Activity = Lines from the records below that contain the word "your" are to be copied out.

Provided records =
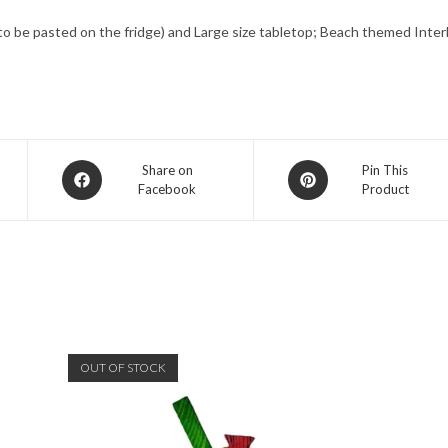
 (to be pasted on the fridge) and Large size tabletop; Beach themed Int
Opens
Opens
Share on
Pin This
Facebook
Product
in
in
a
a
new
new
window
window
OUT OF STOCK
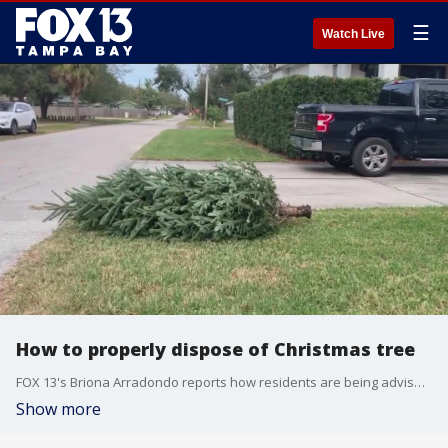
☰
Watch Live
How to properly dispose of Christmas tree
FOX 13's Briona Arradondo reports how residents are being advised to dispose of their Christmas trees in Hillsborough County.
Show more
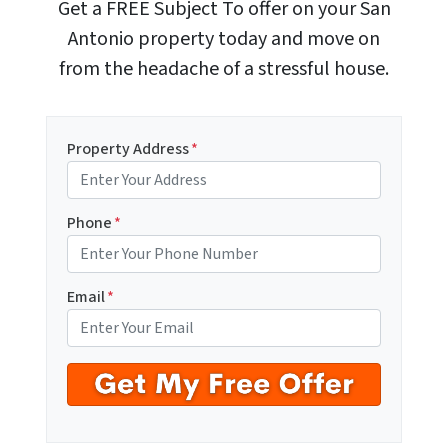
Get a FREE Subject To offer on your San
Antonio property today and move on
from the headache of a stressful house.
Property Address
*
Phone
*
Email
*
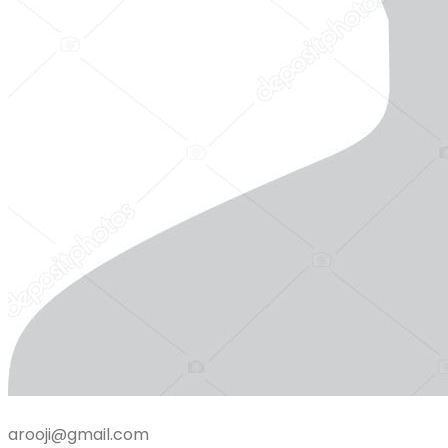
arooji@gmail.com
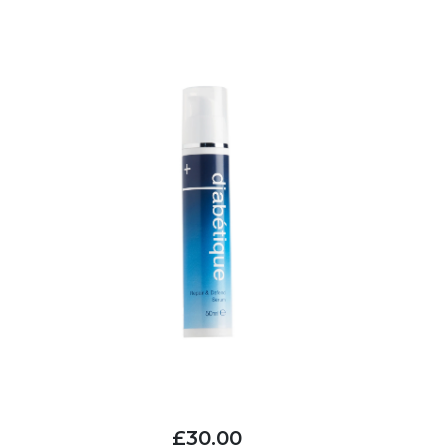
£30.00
--
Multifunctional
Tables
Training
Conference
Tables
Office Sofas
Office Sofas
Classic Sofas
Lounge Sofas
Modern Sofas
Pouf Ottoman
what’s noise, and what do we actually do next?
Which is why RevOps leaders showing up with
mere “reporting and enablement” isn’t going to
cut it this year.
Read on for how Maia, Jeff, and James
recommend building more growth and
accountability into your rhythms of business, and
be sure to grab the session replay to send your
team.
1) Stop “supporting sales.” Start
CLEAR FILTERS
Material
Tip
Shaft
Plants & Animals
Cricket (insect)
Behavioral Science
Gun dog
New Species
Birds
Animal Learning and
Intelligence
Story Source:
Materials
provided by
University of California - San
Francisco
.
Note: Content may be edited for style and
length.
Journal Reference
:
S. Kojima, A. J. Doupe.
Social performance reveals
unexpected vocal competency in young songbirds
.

Response to the task =
Get a FREE Subject To offer on your San
accountability into your rhythms of business, and
be sure to grab the session replay to send your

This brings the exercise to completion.